An introduction to Social Entrepreneurship
- Karen Juarez
- Apr 15, 2015
- 3 min read
Are you socially aware and creative, a thinker and doer, and posses a dogged determination to succeed? You just might be a social entrepreneur.
On March 22, 2015, Edwin M. Salonga, the Chairperson of SEDPI Group of Social Enterprises, gave an inspiring lecture on Social Entrepreneurship. He tackled the introduction and showed how it is related to migration and development. He provided some examples of successful social enterprises in the Philippines and ended with four different forms of social enterprise strategies.

Main differences between a social enterprise and traditional business
Goals and bottom line
Social entrepreneurship is the pursuit of solving economic problems using entrepreneurial principles to organize, create, and manage a business venture to achieve a desired social change. While the traditional business involves the trade of goods or services with the goal of maximizing the profit, a social enterprise (SE) revolves around the people, planet and profit. It recognizes a social problem, especially those belonging to the marginalized sector and uses innovation as well as traditional business skills to benefit our pockets as well as nurture the earth.
Ownership
A traditional business has a stockholder. They are individuals or families who capitalizes and invests in an enterprise such as fast food chains, a traditional banking system or a service oriented sole proprietorship, with the bottom line of making a financial profit. It aims to accumulate, minimize the cost of production to increase profit and enrich the stockholders.
In a social enterprise, the stakeholder is the sector, group or community usually coming from the marginalized sector. They may own or control the enterprise with the bottom line of growth and improvement of quality of life while maintaining environmental, cultural integrity and financial sustainability. An SE aims to mobilize the marginalized sector of society while redistributing profit to maximize the social benefit while taking into account the regeneration of our natural resources.
Leadership
Leadership in SEs requires heart as well as foresight. Leaders must be innovative creators and a proactive agents of change. They desire social outcomes that benefi the marginalized members of society such as the poor, women, children, elderly, physically challenged, even those perceived as outcasts such as former convicts who are reintegrating into society.
Some examples of successful SEs in the Philippines
A few successful social enterprises in the Philippines are the following*:
Card Bank Inc. is a microfinance institution with poor women in rural areas as primary stakeholders. The bank is owned and managed by poor, landless women in the rural areas. This results in improvement in the quality of life in this sector.
SEDPI Capital has migrants as social investors. It’s committed to educate OFWs on proper financial management, provide social investment options, and channel their remittances toward rural development.
Good Food Co. has farmers as stakeholders whose products are bought at fair prices and delivers quality produce at less than high-end supermarket prices.
SE strategies
There are four common strategies adopted by social enterprises:
Empowerment. By enabling the marginalized sectors to own and control their business ventures, they are able to reap maximum benefits. Cooperatives are a common example of how this strategy is executed.

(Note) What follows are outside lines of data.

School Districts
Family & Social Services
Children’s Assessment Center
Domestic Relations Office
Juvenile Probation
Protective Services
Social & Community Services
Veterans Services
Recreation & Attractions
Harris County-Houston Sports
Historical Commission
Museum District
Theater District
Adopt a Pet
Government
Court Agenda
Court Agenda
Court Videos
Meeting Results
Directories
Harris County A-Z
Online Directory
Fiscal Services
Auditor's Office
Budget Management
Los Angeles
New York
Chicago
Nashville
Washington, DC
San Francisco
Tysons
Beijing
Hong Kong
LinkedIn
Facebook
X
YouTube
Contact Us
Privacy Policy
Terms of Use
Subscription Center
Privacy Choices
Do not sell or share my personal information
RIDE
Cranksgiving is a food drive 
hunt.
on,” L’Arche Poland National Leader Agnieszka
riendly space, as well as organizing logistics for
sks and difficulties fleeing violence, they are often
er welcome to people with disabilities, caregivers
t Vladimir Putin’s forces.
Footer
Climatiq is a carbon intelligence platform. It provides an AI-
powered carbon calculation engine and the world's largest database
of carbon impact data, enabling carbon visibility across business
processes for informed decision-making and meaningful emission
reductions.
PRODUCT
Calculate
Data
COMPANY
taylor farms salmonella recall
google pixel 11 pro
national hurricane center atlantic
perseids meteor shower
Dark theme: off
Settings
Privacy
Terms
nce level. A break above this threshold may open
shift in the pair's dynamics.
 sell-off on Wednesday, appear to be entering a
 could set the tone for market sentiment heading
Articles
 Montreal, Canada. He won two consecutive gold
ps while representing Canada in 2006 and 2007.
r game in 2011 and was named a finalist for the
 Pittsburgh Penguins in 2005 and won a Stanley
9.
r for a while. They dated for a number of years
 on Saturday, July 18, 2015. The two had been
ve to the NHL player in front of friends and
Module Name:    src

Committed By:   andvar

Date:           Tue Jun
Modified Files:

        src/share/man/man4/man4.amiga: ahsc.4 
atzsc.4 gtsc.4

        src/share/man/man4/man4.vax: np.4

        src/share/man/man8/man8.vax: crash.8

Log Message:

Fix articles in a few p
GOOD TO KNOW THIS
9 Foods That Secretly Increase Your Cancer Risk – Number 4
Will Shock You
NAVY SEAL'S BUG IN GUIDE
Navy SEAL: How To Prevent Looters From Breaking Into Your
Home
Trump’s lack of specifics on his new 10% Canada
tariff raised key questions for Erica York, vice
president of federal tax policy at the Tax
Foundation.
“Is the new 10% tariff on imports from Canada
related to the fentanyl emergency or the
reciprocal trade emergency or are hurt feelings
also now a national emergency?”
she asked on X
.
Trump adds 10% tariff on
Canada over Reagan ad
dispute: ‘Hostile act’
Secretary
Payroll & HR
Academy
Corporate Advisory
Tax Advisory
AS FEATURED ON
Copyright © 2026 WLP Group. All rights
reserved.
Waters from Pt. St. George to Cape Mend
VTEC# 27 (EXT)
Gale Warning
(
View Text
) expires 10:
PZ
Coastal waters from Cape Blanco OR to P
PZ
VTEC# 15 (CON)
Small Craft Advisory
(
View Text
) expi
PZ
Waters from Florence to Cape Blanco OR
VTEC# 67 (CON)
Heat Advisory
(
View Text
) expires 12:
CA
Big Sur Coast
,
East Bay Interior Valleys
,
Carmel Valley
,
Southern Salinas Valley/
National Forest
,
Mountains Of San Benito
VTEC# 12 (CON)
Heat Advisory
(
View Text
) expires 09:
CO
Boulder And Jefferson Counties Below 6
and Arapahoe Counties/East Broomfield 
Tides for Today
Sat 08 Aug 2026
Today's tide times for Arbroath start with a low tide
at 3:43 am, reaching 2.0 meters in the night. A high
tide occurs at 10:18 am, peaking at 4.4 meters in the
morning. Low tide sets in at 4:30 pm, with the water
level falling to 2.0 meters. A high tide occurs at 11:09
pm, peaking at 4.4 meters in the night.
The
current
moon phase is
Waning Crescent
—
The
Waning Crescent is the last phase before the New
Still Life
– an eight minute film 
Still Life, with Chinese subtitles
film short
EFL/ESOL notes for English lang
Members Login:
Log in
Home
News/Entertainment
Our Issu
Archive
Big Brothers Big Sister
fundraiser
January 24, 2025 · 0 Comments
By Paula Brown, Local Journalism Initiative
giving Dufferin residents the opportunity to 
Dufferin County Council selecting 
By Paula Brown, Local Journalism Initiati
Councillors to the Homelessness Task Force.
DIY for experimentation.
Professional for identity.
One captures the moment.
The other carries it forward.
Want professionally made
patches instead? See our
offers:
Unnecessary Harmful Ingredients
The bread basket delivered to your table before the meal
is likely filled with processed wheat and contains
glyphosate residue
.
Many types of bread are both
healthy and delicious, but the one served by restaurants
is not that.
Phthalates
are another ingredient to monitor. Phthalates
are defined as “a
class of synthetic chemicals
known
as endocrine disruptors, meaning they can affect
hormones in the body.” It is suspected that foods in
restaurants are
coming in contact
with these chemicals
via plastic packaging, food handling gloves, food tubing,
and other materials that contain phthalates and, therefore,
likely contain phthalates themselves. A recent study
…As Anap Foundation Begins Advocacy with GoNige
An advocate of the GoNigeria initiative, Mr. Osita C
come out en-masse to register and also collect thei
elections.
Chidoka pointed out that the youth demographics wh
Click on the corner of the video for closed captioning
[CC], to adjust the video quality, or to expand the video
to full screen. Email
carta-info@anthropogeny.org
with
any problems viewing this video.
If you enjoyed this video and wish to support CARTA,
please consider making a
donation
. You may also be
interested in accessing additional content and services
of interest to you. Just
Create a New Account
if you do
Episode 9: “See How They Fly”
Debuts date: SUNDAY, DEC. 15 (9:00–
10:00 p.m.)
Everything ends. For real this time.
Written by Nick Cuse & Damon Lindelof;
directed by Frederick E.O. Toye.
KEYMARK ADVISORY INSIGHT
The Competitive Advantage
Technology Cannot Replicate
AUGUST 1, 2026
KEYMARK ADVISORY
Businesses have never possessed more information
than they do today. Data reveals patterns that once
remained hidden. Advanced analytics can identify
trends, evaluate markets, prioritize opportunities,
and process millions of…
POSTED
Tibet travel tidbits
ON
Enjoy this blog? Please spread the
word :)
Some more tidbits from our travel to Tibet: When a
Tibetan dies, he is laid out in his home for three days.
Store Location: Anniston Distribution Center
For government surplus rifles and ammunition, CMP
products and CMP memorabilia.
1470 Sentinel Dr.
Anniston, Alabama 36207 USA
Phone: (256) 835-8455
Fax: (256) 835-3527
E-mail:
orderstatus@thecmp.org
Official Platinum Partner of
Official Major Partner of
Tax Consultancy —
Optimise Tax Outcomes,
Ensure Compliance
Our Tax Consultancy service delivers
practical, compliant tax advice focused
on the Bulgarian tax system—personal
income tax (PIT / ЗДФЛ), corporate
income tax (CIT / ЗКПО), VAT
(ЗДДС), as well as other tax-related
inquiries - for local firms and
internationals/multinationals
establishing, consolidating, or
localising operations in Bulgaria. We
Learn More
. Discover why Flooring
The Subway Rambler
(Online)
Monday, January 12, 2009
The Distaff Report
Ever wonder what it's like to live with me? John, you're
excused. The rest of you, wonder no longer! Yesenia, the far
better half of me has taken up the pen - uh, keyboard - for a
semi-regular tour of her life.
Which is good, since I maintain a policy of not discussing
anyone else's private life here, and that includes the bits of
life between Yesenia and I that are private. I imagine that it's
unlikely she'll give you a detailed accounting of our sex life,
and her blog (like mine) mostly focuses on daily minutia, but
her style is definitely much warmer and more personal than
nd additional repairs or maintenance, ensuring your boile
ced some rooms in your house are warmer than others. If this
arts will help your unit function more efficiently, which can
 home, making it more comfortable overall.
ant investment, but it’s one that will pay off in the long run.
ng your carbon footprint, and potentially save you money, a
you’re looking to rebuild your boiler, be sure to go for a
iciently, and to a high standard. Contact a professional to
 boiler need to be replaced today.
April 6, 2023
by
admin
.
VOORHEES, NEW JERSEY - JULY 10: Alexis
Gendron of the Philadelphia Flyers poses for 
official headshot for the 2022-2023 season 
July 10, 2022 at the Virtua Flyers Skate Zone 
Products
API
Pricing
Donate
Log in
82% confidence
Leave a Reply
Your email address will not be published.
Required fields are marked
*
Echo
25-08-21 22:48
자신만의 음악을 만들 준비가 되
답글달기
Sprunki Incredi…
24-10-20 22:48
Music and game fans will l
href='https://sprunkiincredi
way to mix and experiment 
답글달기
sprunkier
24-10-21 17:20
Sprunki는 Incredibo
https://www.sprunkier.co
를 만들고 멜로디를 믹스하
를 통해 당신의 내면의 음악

Social Inclusion. The goal is to assist those marginalized because of physical, psychological or social circumstances and to restore their dignity by creating avenues for their participation as productive members of the society. For example, the Cancer Warrior Foundation believes that no child should fight cancer alone. They raise funds to help families of poor kids with cancer get treatment and other forms of assistance.
Intermediation. The focus is to provide products or services that directly improve the quality of life of the poor like micro finance institutions or marker-based mass housing projects. A good example is The Gawad Kalinga Community Infrastructure Program (CIP). It aims to build homes and other communal facilities through a combination of skilled paid labor and sweat equity of the GK residents themselves.
Resource mobilization. This strategy allows a company to finance the operations of a social program through income generation from the sales of their products and services. For example, the Kanlungan Centre Foundation is able to partly finance its counselling programs for women victims of violence by selling alternative medicine.
Want to develop your own social enterprise idea?
Start by answering the following questions:
Do you recognize a social problem?
Can you see an opportunity in this situation?
What are your solutions to this problem?
Who are the potential buyers of the solution?
How would you bring the product or services to the customer and the benefactor?
Explore the possibilities. Who knows, your idea might just help uplift and enrich the lives of many.